La transcription du gène cloné est un composant nécessaire du vecteur lorsque l'expression du gène est requise : un gène peut être amplifié par transcription pour générer plusieurs copies d' ARNm , la matrice sur laquelle la protéine peut être produite par traduction. Un plus grand nombre d'ARNm exprimerait une plus grande quantité de protéines, et le nombre de copies d'ARNm générées dépend du promoteur utilisé dans le vecteur. L'expression peut être constitutive, ce qui signifie que la protéine est produite constamment en arrière-plan, ou elle peut être inductible, la protéine n'étant exprimée que sous certaines conditions, par exemple lorsqu'un inducteur chimique est ajouté. Ces deux types d'expression différents dépendent des types de promoteur et d' opérateur utilisés.

Les promoteurs viraux sont souvent utilisés pour l'expression constitutive dans les plasmides et dans les vecteurs viraux car ils forcent normalement une transcription constante dans de nombreuses lignées et types cellulaires de manière fiable. L'expression inductible dépend de promoteurs qui répondent aux conditions d'induction : par exemple, le promoteur du virus de la tumeur mammaire murine n'initie la transcription qu'après l' application de dexaméthasone et le promoteur de choc thermique de la drosophilie n'initie qu'après des températures élevées.

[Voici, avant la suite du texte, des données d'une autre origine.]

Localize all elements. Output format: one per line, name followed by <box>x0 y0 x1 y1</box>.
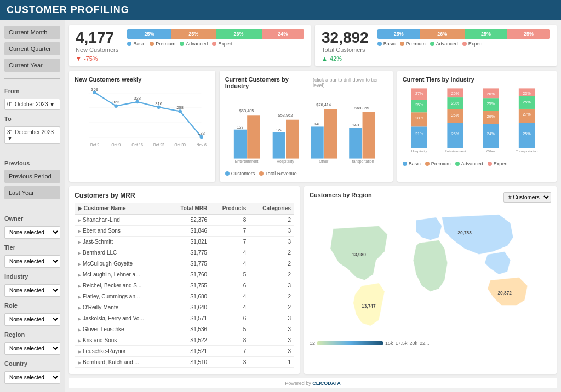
legend-premium: Premium <box>150 41 175 47</box>
map-dropdown[interactable]: # Customers <box>503 192 551 203</box>
total-premium-seg: 26% <box>420 29 465 39</box>
svg-text:25%: 25% <box>523 131 531 136</box>
main-content: 4,177 New Customers ▼ -75% 25% 25% 26% 2… <box>65 20 561 392</box>
customer-name-cell: ▶Glover-Leuschke <box>75 324 168 335</box>
tier-select[interactable]: None selected <box>4 255 60 268</box>
products-cell: 4 <box>210 258 249 269</box>
svg-point-9 <box>199 135 203 139</box>
table-row[interactable]: ▶Bernhard LLC $1,775 4 2 <box>75 247 294 258</box>
table-row[interactable]: ▶Flatley, Cummings an... $1,680 4 2 <box>75 291 294 302</box>
svg-text:Other: Other <box>486 149 495 153</box>
products-cell: 8 <box>210 335 249 346</box>
country-select[interactable]: None selected <box>4 371 60 384</box>
products-cell: 7 <box>210 226 249 237</box>
tiers-expert-legend: Expert <box>488 161 508 166</box>
total-customers-change: ▲ 42% <box>322 55 369 62</box>
customer-name-cell: ▶O'Reilly-Mante <box>75 302 168 313</box>
col-customer-name: ▶ Customer Name <box>75 203 168 215</box>
svg-text:359: 359 <box>91 87 98 92</box>
country-label: Country <box>4 360 60 367</box>
products-cell: 6 <box>210 280 249 291</box>
table-row[interactable]: ▶Jaskolski, Ferry and Vo... $1,571 6 3 <box>75 313 294 324</box>
svg-text:25%: 25% <box>486 101 495 106</box>
tiers-advanced-legend: Advanced <box>455 161 483 166</box>
svg-rect-23 <box>247 115 260 158</box>
products-cell: 6 <box>210 313 249 324</box>
tiers-basic-legend: Basic <box>403 161 421 166</box>
new-customers-kpi: 4,177 New Customers ▼ -75% 25% 25% 26% 2… <box>69 25 311 66</box>
table-row[interactable]: ▶Ebert and Sons $1,846 7 3 <box>75 226 294 237</box>
svg-rect-31 <box>324 109 336 159</box>
tiers-bar-chart[interactable]: 21% 28% 25% 27% 25% 25% 23% 25% <box>403 87 551 158</box>
table-row[interactable]: ▶Reichel, Becker and S... $1,755 6 3 <box>75 280 294 291</box>
legend-min: 12 <box>310 341 315 346</box>
table-row[interactable]: ▶Jast-Schmitt $1,821 7 3 <box>75 237 294 247</box>
categories-cell: 3 <box>249 226 294 237</box>
legend-expert: Expert <box>212 41 232 47</box>
svg-text:122: 122 <box>276 128 282 132</box>
mrr-table-title: Customers by MRR <box>75 192 294 199</box>
tiers-premium-legend: Premium <box>425 161 451 166</box>
products-cell: 8 <box>210 215 249 226</box>
svg-text:25%: 25% <box>415 102 423 107</box>
page-header: CUSTOMER PROFILING <box>0 0 561 20</box>
svg-point-7 <box>157 106 161 109</box>
current-quarter-btn[interactable]: Current Quarter <box>4 42 60 55</box>
table-row[interactable]: ▶Shanahan-Lind $2,376 8 2 <box>75 215 294 226</box>
legend-max: 22... <box>420 341 430 346</box>
svg-text:24%: 24% <box>486 131 495 136</box>
mrr-cell: $1,536 <box>168 324 210 335</box>
table-row[interactable]: ▶Kris and Sons $1,522 8 3 <box>75 335 294 346</box>
from-date-field[interactable]: 01 October 2023 ▼ <box>4 99 60 110</box>
svg-text:148: 148 <box>314 122 320 126</box>
customer-name-cell: ▶Kris and Sons <box>75 335 168 346</box>
tiers-legend: Basic Premium Advanced Expert <box>403 161 551 166</box>
products-cell: 4 <box>210 291 249 302</box>
mrr-cell: $1,821 <box>168 237 210 247</box>
svg-text:Oct 2: Oct 2 <box>90 143 99 147</box>
legend-20k: 20k <box>410 341 418 346</box>
owner-select[interactable]: None selected <box>4 226 60 239</box>
products-cell: 4 <box>210 302 249 313</box>
svg-text:27%: 27% <box>523 112 531 117</box>
mrr-cell: $2,376 <box>168 215 210 226</box>
svg-text:25%: 25% <box>451 131 459 136</box>
current-month-btn[interactable]: Current Month <box>4 26 60 39</box>
customer-name-cell: ▶Flatley, Cummings an... <box>75 291 168 302</box>
svg-rect-22 <box>234 130 247 159</box>
region-label: Region <box>4 331 60 338</box>
current-year-btn[interactable]: Current Year <box>4 59 60 72</box>
total-legend-basic: Basic <box>377 41 396 47</box>
role-select[interactable]: None selected <box>4 313 60 326</box>
total-customers-bar: 25% 26% 25% 25% <box>377 29 550 39</box>
svg-text:140: 140 <box>352 123 358 128</box>
svg-text:23%: 23% <box>523 91 531 96</box>
weekly-line-chart[interactable]: 359 323 338 316 298 133 Oct 2 Oct 9 Oct … <box>75 87 210 158</box>
industry-bar-chart[interactable]: $63,485 137 $53,962 122 $76,414 148 $69,… <box>225 97 387 168</box>
last-year-btn[interactable]: Last Year <box>4 186 60 199</box>
svg-text:316: 316 <box>155 101 162 106</box>
region-select[interactable]: None selected <box>4 342 60 355</box>
world-map-svg: 13,980 13,747 20,783 20,872 <box>310 206 551 337</box>
previous-label: Previous <box>4 160 60 166</box>
table-row[interactable]: ▶McLaughlin, Lehner a... $1,760 5 2 <box>75 269 294 280</box>
sidebar: Current Month Current Quarter Current Ye… <box>0 20 65 392</box>
svg-rect-35 <box>362 112 375 159</box>
up-arrow-icon: ▲ <box>322 55 328 62</box>
table-row[interactable]: ▶Bernhard, Kutch and ... $1,510 3 1 <box>75 357 294 368</box>
legend-gradient <box>317 341 383 345</box>
down-arrow-icon: ▼ <box>76 55 82 62</box>
table-row[interactable]: ▶Glover-Leuschke $1,536 5 3 <box>75 324 294 335</box>
mrr-cell: $1,760 <box>168 269 210 280</box>
to-label: To <box>4 116 60 122</box>
industry-select[interactable]: None selected <box>4 284 60 297</box>
svg-text:Oct 16: Oct 16 <box>131 143 143 147</box>
customer-name-cell: ▶Jaskolski, Ferry and Vo... <box>75 313 168 324</box>
table-row[interactable]: ▶McCullough-Goyette $1,775 4 2 <box>75 258 294 269</box>
table-row[interactable]: ▶O'Reilly-Mante $1,640 4 2 <box>75 302 294 313</box>
svg-text:$69,859: $69,859 <box>354 106 369 111</box>
previous-period-btn[interactable]: Previous Period <box>4 170 60 183</box>
to-date-field[interactable]: 31 December 2023 ▼ <box>4 126 60 144</box>
total-legend-advanced: Advanced <box>430 41 458 47</box>
table-row[interactable]: ▶Leuschke-Raynor $1,521 7 3 <box>75 346 294 357</box>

Certains vecteurs sont conçus uniquement pour la transcription, par exemple pour la production d'ARNm in vitro . Ces vecteurs sont appelés vecteurs de transcription. Ils peuvent ne pas avoir les séquences nécessaires à la polyadénylation et à la terminaison, et ne peuvent donc pas être utilisés pour la production de protéines.

Expression

Les vecteurs d'expression produisent des protéines par la transcription de l'insert du vecteur suivie de la traduction de l' ARNm produit, ils nécessitent donc plus de composants que les vecteurs plus simples de transcription uniquement. L'expression dans un organisme hôte différent nécessiterait des éléments différents, bien qu'ils partagent des exigences similaires, par exemple un promoteur pour l'initiation de la transcription, un site de liaison ribosomique pour l'initiation de la traduction et des signaux de terminaison.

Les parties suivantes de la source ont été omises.